Macquarie University researchers have demonstrated a new way to link personal records and protect privacy. The first application is in identifying cases of rare genetic diseases. There are many other potential applications in society.
The research will be presented at the 18th ACM ASIA Conference on Computer and Communications Security in Melbourne on 12 July.
A five-year-old boy in the US has a mutation in a gene called GPX4 that he shares with only 10 other children in the world. The condition causes abnormalities of the skeleton and central nervous system. There are probably other children with the disorder recorded in hundreds of health and diagnostic databases around the world, but we don’t know about them because they are kept confidential for legal and commercial reasons.
But what if status-related records could be found and counted while maintaining privacy? Researchers at Macquarie University’s Cyber Security Center have developed a technique to achieve just that. The team includes Dr Dinusha Vatsalan and Professor Dali Kaafar from the University’s School of Computer Science and the boy’s father, software engineer Mr Sanath Kumar Ramesh, who is CEO of the OpenTreatments Foundation in Seattle, Washington.
“I am very excited about this work,” says Mr. Ramesh, whose foundation initiated and supported the project. “Knowing how many people have a disease is at the heart of economic assumptions. If a condition used to be thought to have 15 patients, and now we know, after pulling data from diagnostic test companies, that there are 100 patients, that greatly increases the size of the market.
“It would have a significant economic impact. The valuation of a company dealing with the disease will rise. The value of the product will decrease. How insurance companies account for medical expenses will change. Diagnostic companies will target [the condition] More ▼. And you can start doing epidemiology more precisely.”
Linking and counting data records may seem simple, but in reality it involves a lot of problems, says Professor Kaafar. First, since we are dealing with a rare disease, there is no centralized database and records are scattered all over the world. “Hundreds of databases in this case,” he says. “And from a business perspective, data is valuable, and the companies that own it aren’t necessarily interested in sharing.”
Then there are the technical problems of matching data that are recorded, coded and stored in different ways, and counting individuals who are double-counted in and between different databases. And on top of that are privacy considerations. “We are working with very, very sensitive health data,” says Professor Kaafar.
These personal data are not necessary for a simple estimation of the number of patients and for epidemiological purposes. But until now it was necessary to ensure that the records were unique and could be linked.
Dr. Vatsalan and her colleagues used a technique known as Bloom filter coding with differential privacy. They created a set of algorithms that deliberately introduce enough noise into the data to blur precise details to the point where they cannot be extracted from individual records, but still allow patterns of records of the same disease state to be matched and grouped together.

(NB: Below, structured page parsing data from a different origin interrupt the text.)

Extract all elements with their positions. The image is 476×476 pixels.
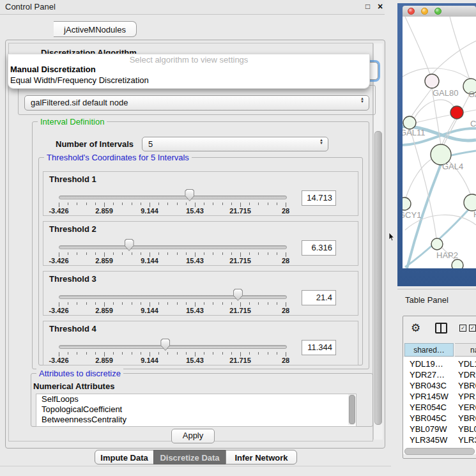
table-row[interactable]: YBR045CYBR0 bbox=[403, 413, 476, 424]
tick-mark bbox=[113, 352, 114, 355]
cell-shared-name: YDL19… bbox=[410, 358, 443, 369]
bottom-tab-discretize-data[interactable]: Discretize Data bbox=[153, 450, 226, 464]
table-row[interactable]: YER054CYER0 bbox=[403, 402, 476, 413]
tick-mark bbox=[158, 302, 159, 305]
tick-label: 9.144 bbox=[141, 357, 158, 364]
threshold-value-field[interactable]: 21.4 bbox=[302, 290, 336, 305]
split-columns-icon[interactable] bbox=[435, 323, 447, 334]
close-icon[interactable]: × bbox=[378, 1, 383, 12]
network-node[interactable] bbox=[464, 194, 476, 211]
tick-mark bbox=[222, 203, 223, 205]
tick-mark bbox=[104, 352, 105, 357]
network-graph: GAL80GACGAL11GAL4GCY1HHAP2 bbox=[403, 17, 476, 268]
slider-thumb[interactable] bbox=[233, 289, 243, 301]
tick-mark bbox=[286, 252, 286, 257]
table-row[interactable]: YLR345WYLR3 bbox=[403, 434, 476, 445]
cell-name: YBR0 bbox=[458, 380, 476, 391]
close-button[interactable] bbox=[408, 8, 415, 15]
node-label: GAL80 bbox=[433, 88, 458, 98]
tick-mark bbox=[213, 302, 213, 305]
tick-mark bbox=[222, 252, 223, 255]
table-row[interactable]: YDL19…YDL1 bbox=[403, 358, 476, 369]
tab-jactivemnodules[interactable]: jActiveMNodules bbox=[54, 21, 137, 37]
vertical-scrollbar-thumb[interactable] bbox=[374, 131, 382, 425]
tick-label: -3.426 bbox=[49, 357, 68, 364]
tick-mark bbox=[231, 352, 232, 355]
tick-mark bbox=[167, 352, 168, 355]
tick-mark bbox=[240, 352, 241, 357]
bottom-tab-infer-network[interactable]: Infer Network bbox=[226, 450, 297, 464]
bottom-tab-impute-data[interactable]: Impute Data bbox=[95, 450, 154, 464]
threshold-panel: Threshold 3-3.4262.8599.14415.4321.71528… bbox=[43, 271, 358, 316]
table-data-combo[interactable]: galFiltered.sif default node ▲▼ bbox=[24, 95, 369, 111]
horizontal-scrollbar-thumb[interactable] bbox=[404, 448, 475, 455]
threshold-value-field[interactable]: 6.316 bbox=[302, 240, 336, 256]
thresholds-group: Threshold's Coordinates for 5 Intervals … bbox=[38, 157, 363, 365]
list-item-selfloops[interactable]: SelfLoops bbox=[36, 394, 356, 404]
network-view-canvas[interactable]: GAL80GACGAL11GAL4GCY1HHAP2 bbox=[403, 17, 476, 268]
tick-mark bbox=[122, 203, 123, 205]
tick-mark bbox=[141, 352, 141, 355]
slider-thumb[interactable] bbox=[160, 339, 170, 351]
tick-mark bbox=[86, 302, 87, 305]
tick-label: 2.859 bbox=[95, 357, 113, 364]
network-window-titlebar[interactable] bbox=[403, 6, 476, 17]
table-row[interactable]: YPR145WYPR1 bbox=[403, 391, 476, 402]
network-node[interactable] bbox=[403, 197, 411, 210]
table-row[interactable]: YIL053CYIL0 bbox=[403, 445, 476, 447]
list-item-topologicalcoefficient[interactable]: TopologicalCoefficient bbox=[36, 404, 356, 415]
control-panel-titlebar bbox=[0, 0, 385, 15]
tick-mark bbox=[268, 203, 268, 205]
algorithm-dropdown-popup: Select algorithm to view settings Manual… bbox=[8, 54, 370, 89]
tick-label: 21.715 bbox=[229, 307, 251, 314]
float-window-icon[interactable]: □ bbox=[365, 2, 370, 11]
threshold-value-field[interactable]: 11.344 bbox=[302, 340, 336, 355]
threshold-panel: Threshold 4-3.4262.8599.14415.4321.71528… bbox=[43, 321, 358, 365]
cell-shared-name: YBR045C bbox=[410, 413, 447, 424]
thresholds-group-label: Threshold's Coordinates for 5 Intervals bbox=[44, 153, 192, 162]
attributes-scrollbar-thumb[interactable] bbox=[349, 395, 355, 424]
network-node[interactable] bbox=[452, 259, 463, 268]
tick-mark bbox=[167, 203, 168, 205]
tick-label: 2.859 bbox=[95, 307, 113, 314]
mouse-cursor bbox=[388, 233, 395, 242]
menu-item-equal-width-frequency-discretization[interactable]: Equal Width/Frequency Discretization bbox=[10, 75, 149, 85]
slider-thumb[interactable] bbox=[125, 239, 134, 251]
network-node[interactable] bbox=[403, 116, 416, 129]
tick-label: 28 bbox=[282, 257, 289, 265]
number-of-intervals-combo[interactable]: 5 ▲▼ bbox=[142, 137, 328, 151]
menu-item-manual-discretization[interactable]: Manual Discretization bbox=[10, 65, 96, 74]
tick-mark bbox=[141, 252, 141, 255]
slider-track[interactable] bbox=[59, 345, 287, 349]
column-header-name[interactable]: na bbox=[455, 343, 476, 357]
tick-label: 21.715 bbox=[229, 257, 251, 265]
network-node[interactable] bbox=[431, 238, 443, 250]
minimize-button[interactable] bbox=[421, 8, 428, 15]
checkbox-icon[interactable]: ✓ bbox=[469, 325, 476, 332]
cell-name: YDR2 bbox=[458, 369, 476, 380]
table-row[interactable]: YBL079WYBL0 bbox=[403, 424, 476, 434]
threshold-title: Threshold 1 bbox=[49, 174, 96, 184]
checkbox-icon[interactable]: ✓ bbox=[459, 325, 466, 332]
list-item-betweennesscentrality[interactable]: BetweennessCentrality bbox=[36, 415, 356, 425]
slider-thumb[interactable] bbox=[185, 189, 194, 201]
network-node[interactable] bbox=[450, 106, 463, 119]
apply-button[interactable]: Apply bbox=[171, 429, 215, 443]
tick-mark bbox=[222, 302, 223, 305]
slider-track[interactable] bbox=[59, 245, 287, 249]
table-row[interactable]: YBR043CYBR0 bbox=[403, 380, 476, 391]
tick-mark bbox=[186, 252, 187, 255]
column-header-shared-name[interactable]: shared… bbox=[404, 343, 454, 357]
tick-mark bbox=[213, 203, 213, 205]
slider-track[interactable] bbox=[59, 196, 287, 199]
tick-mark bbox=[104, 203, 105, 207]
table-row[interactable]: YDR27…YDR2 bbox=[403, 369, 476, 380]
tick-mark bbox=[95, 252, 96, 255]
tick-label: 9.144 bbox=[141, 307, 158, 314]
cell-shared-name: YBL079W bbox=[410, 424, 447, 434]
gear-icon[interactable]: ⚙ bbox=[411, 321, 420, 335]
zoom-button[interactable] bbox=[434, 8, 441, 15]
network-node[interactable] bbox=[425, 74, 439, 88]
threshold-value-field[interactable]: 14.713 bbox=[302, 190, 336, 206]
slider-track[interactable] bbox=[59, 295, 287, 299]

The accuracy of their technique was then evaluated using North Carolina voter registration data. And the results showed that the method leads to a negligible error rate with a guarantee of a very high level of privacy, even with highly corrupted datasets. The technique significantly outperforms existing methods.

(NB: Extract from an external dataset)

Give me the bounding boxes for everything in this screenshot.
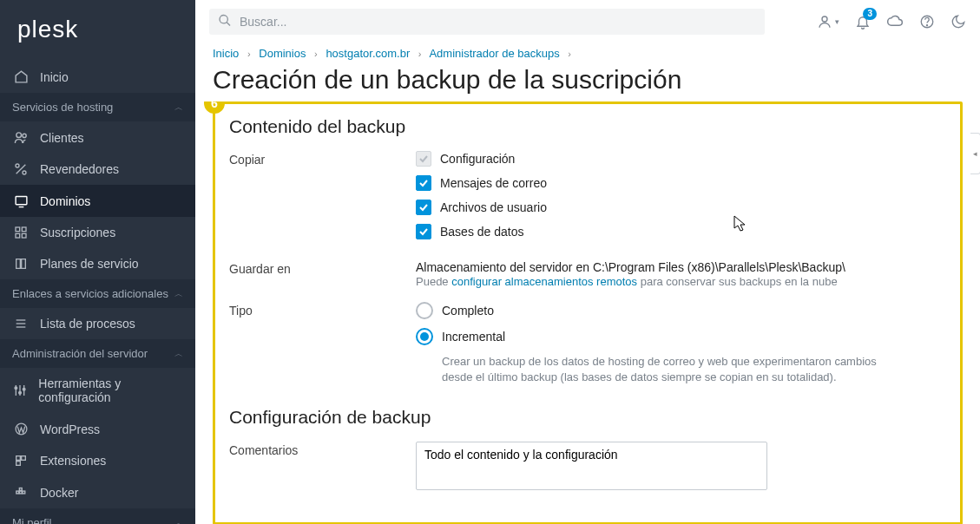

In addition to detecting and counting rare diseases, the survey has many other applications; to determine awareness of a new product in marketing, for example, or in cybersecurity to track the number of unique views of certain social media posts.
But it’s the rare disease application that Macquarie University researchers are passionate about.
There is no better feeling for a researcher than seeing the technology they develop have a real impact and make the world a better place. In this case, it’s so real and so important.”
Professor Dali Kaafar, Faculty of Computer Science, Macquarie University
The OpenTreatment Foundation partially funded the research.
“The foundation wanted to make this project completely open source from the beginning,” adds Dr. Vatsalan. “So the algorithm we implemented is published openly.”
The authors will present their research at the 18th ACM ASIA Conference on Computer and Communications Security (ACM ASIACCS 2023) in Melbourne on July 12.
source:
Journal reference:
Wu, N. and others. (2023) Privacy Preserving Record Linking for Cardinality Counting. ASIA CCS ’23: Proceedings of the 2023 ACM Asian Conference on Computer and Communications Security. doi.org/10.1145/3579856.3590338.